Doctor of Philosophy (PhD)

College/School/Department

Department of Educational and Counseling Psychology

Program

Educational Psychology and Methodology

Content Description

1 online resource (x, 108 pages) : illustrations (some color)

Dissertation/Thesis Chair

Marci S. DeCaro

Committee Members

Kim F. Colvin

Keywords

analogical reasoning, conceptual knowledge, exploratory learning, physics education, problem solving, undergraduates, Physics, Analogy in science education, Learning by discovery, Concept learning

Subject Categories

Cognitive Psychology | Educational Psychology | Science and Mathematics Education

Abstract

This study tested the hypothesis that exploratory learning, with and without analogous problems, would improve students’ ability to make connections between conceptually-related topics. In this randomized experiment, undergraduates in introductory physics (N = 171) studied a new topic under three different instructional conditions. Order and type of instruction varied: Two experimental groups explored the concept before hearing a lecture; a control group followed the typical sequence of hearing a lecture before working with the concept.

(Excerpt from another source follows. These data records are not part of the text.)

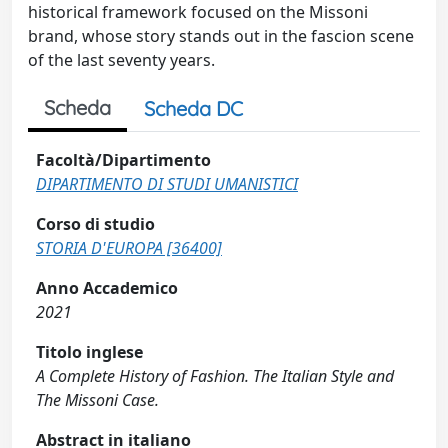
historical framework focused on the Missoni
brand, whose story stands out in the fascion scene
of the last seventy years.
Scheda
Scheda DC
Facoltà/Dipartimento
DIPARTIMENTO DI STUDI UMANISTICI
Corso di studio
STORIA D'EUROPA [36400]
Anno Accademico
2021
Titolo inglese
A Complete History of Fashion. The Italian Style and
The Missoni Case.
Abstract in italiano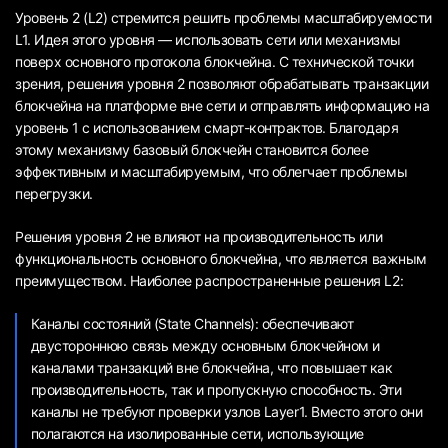
Уровень 2 (L2) стремится решить проблемы масштабируемости
L1. Идея этого уровня — использовать сети или механизмы
поверх основного протокола блокчейна. С технической точки
зрения, решения уровня 2 позволяют обрабатывать транзакции
блокчейна на платформе вне сети и отправлять информацию на
уровень 1 с использованием смарт-контрактов. Благодаря
этому механизму базовый блокчейн становится более
эффективным и масштабируемым, что облегчает проблемы
перегрузки.
Решения уровня 2 не влияют на производительность или
функциональность основного блокчейна, что является важным
преимуществом. Наиболее распространенные решения L2:
Каналы состояний (State Channels): обеспечивают
двустороннюю связь между основным блокчейном и
каналами транзакций вне блокчейна, что повышает как
производительность, так и пропускную способность. Эти
каналы не требуют проверки узлов Layer1. Вместо этого они
полагаются на изолированные сети, использующие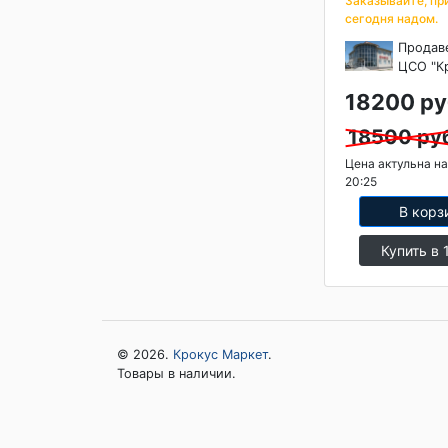
Заказывайте, пр
сегодня надом.
Продав
ЦСО "К
18200 ру
18500 ру
Цена актульна на
20:25
В корз
Купить в 
© 2026.
Крокус Маркет
.
Товары в наличии.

Within the experimental condition, students in the analogy-first group simultaneously explored analogous problems; students in the explore-first group explored only the new problem with a prompt to refer to prior knowledge of the analogous concept. Students in the instruct-first group heard a lecture on the new material before attempting to solve the problem. Ability to conceptualize and solve the new problem type differed between all three groups: On the learning activity, instruct-first students outperformed analogy-first students who outperformed explore-first students. However, posttests measuring procedural and conceptual knowledge at the end of the lesson, once all students had experienced both lecture and problem-solving phases, revealed no main effect of condition. Although all groups’ scores dropped on a retention test two weeks later, the instruct-first group’s scores declined more steeply than the others’. These results suggest that benefits of direct instruction may be short-lived. Students’ self-reported process-level measures indicated that exploring the analogous problems was no more cognitively loading than problem solving after instruction and was less so than exploring without the analogy. Equal levels of motivation between the three conditions show that exploring did not dampen enthusiasm for learning. Exploring analogous problems was an effective way of learning a physics concept in this study, but did not exceed the advantages of a traditional method in the short time frame measured.